In winter of 1974, German director Werner Herzog walked from Munich to Paris to see his dying friend, film critic Lotte Eisner, believing that if he made the journey on foot she would somehow be alive when he got there. In summer 2005, with a dream of meeting the man who had inspired him to make movies, filmmaker Linas Phillips made his own pilgrimage, walking 1,200 miles from Seattle, Washington to Herzog’s Los Angeles home.
120 miles into his journey, a born-again Christian girl pulls over to offer Linas three things: bottled water, a psychic prediction that problems await him down the road, and advice – to hold onto his dream. Three miles later he gets a call from Herzog, who is away on a film shoot and tells him, “if you want to walk, do it for some other reason.” Braving traffic, shin splints and highway patrol, Linas continues for sixty days, haunted by doubt and clinging to hope that circumstance will bring him face to face with Herzog after all. Meanwhile, he meets one marginal roadside character after another, lining up an unforgettably powerful cast of characters.
There is Scorpio Johnnie Angel, who began walking thirteen years ago in Tallahassee, Florida, when his wife and daughters were killed in a convenience store hold-up. Eli, a nursing student, walked from Los Angeles to the Oregon Coast, intending to kill himself but finding a new start instead.

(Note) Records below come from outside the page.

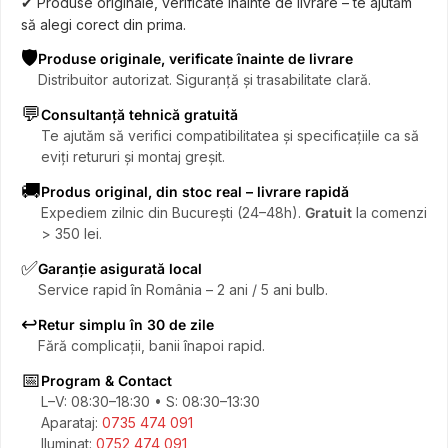
✔ Produse originale, verificate înainte de livrare – te ajutăm
să alegi corect din prima.
🛡️
Produse originale, verificate înainte de livrare
Distribuitor autorizat. Siguranță și trasabilitate clară.
💬
Consultanță tehnică gratuită
Te ajutăm să verifici compatibilitatea și specificațiile ca să
eviți retururi și montaj greșit.
🚚
Produs original, din stoc real – livrare rapidă
Expediem zilnic din București (24–48h).
Gratuit
la comenzi
> 350 lei.
✅
Garanție asigurată local
Service rapid în România – 2 ani / 5 ani bulb.
↩️
Retur simplu în 30 de zile
Fără complicații, banii înapoi rapid.
📅
Program & Contact
L–V: 08:30–18:30 • S: 08:30–13:30
Aparataj:
0735 474 091
Iluminat:
0752 474 091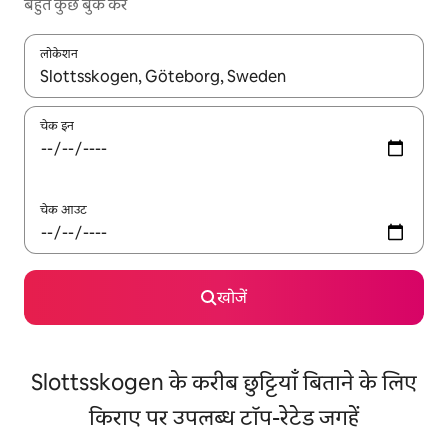
बहुत कुछ बुक करें
लोकेशन
नतीजों के उपलब्ध होने पर, अप और डाउन 'ऐरो की' का इस्तेमाल करके नेविगेट करें
चेक इन
चेक आउट
खोजें
Slottsskogen के करीब छुट्टियाँ बिताने के लिए
किराए पर उपलब्ध टॉप-रेटेड जगहें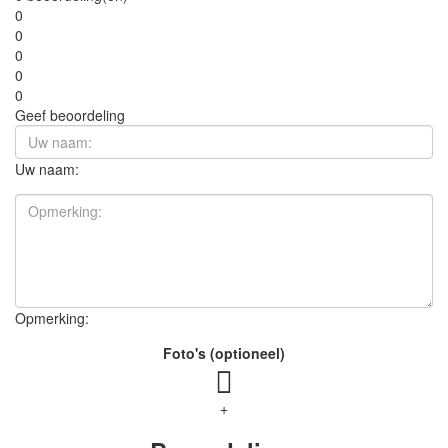
0
0
0
0
0
Geef beoordeling
Uw naam:
Opmerking:
Foto's (optioneel)
+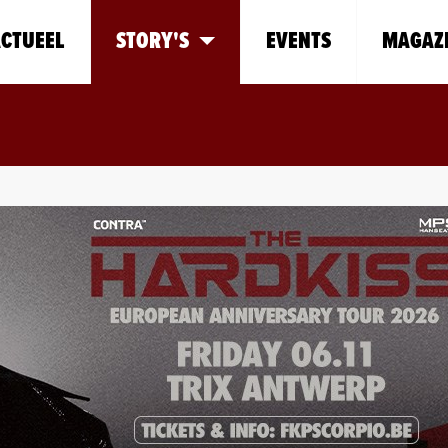
CTUEEL
STORY'S
EVENTS
MAGAZ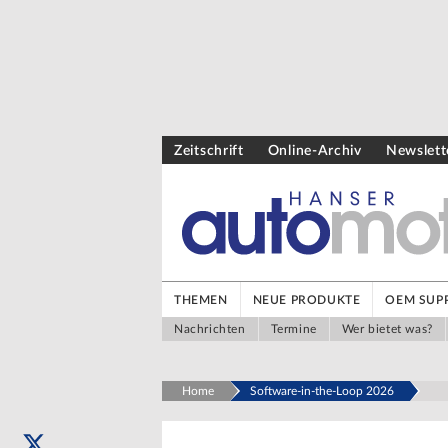
Zeitschrift
Online-Archiv
Newslett
THEMEN
NEUE PRODUKTE
OEM SUPP
Nachrichten
Termine
Wer bietet was?
Home
Software-in-the-Loop 2026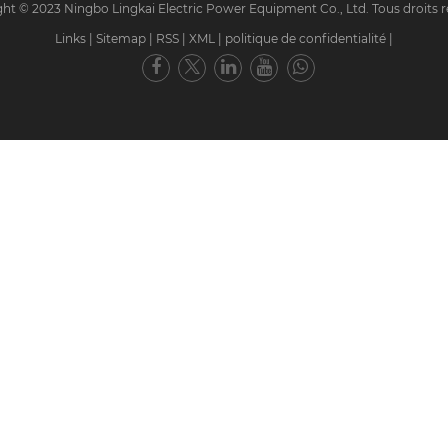
ht © 2023 Ningbo Lingkai Electric Power Equipment Co., Ltd. Tous droits r
Links
|
Sitemap
|
RSS
|
XML
|
politique de confidentialité
|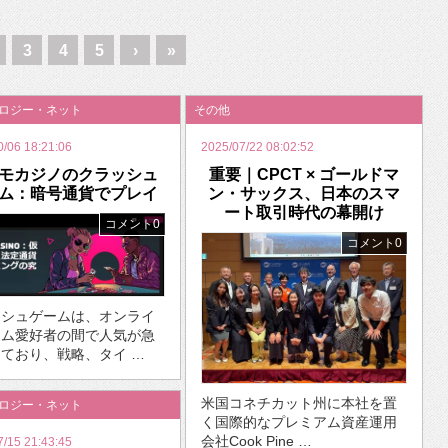
いを渡す」 TE･･･
3
4
5
›
»
ノロジー・ネット
その他
0/06 18:21:06
2025/07/22 08:02:52
モカジノのクラッシュ
重要｜CPCT × ゴールドマ
ム：暗号通貨でプレイ
ン・サックス、日本のスマ
ート取引時代の幕開け
コメント0
コメント0
ッシュゲームは、オンライ
ーム愛好者の間で人気が急
ており、戦略、タイ …
米国コネチカット州に本社を置
ノロジー・ネット
く国際的なプレミアム資産運用
会社Cook Pine …
7/15 21:43:45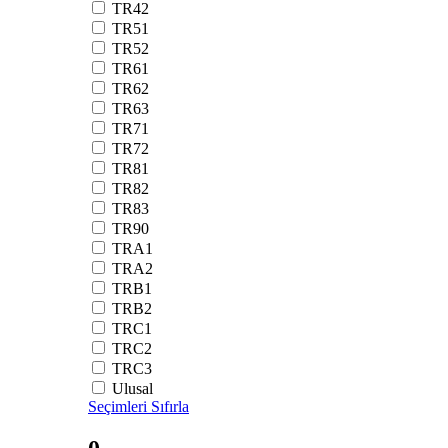
TR42
TR51
TR52
TR61
TR62
TR63
TR71
TR72
TR81
TR82
TR83
TR90
TRA1
TRA2
TRB1
TRB2
TRC1
TRC2
TRC3
Ulusal
Seçimleri Sıfırla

Brian, an itinerant chainsaw carver in the Redwoods, tells the story of how he murdered his girlfriend’s brother eleven years ago.
Punctuated by Herzog’s emails, voicemails and excerpts of audio commentary by Herzog and his colleague Norman Hill, these stories and Linas’ own powerhouse narration make Walking to Werner as much a testament to human vulnerability and redemption as a chronicle of the 1,200-mile quest to meet Werner Herzog.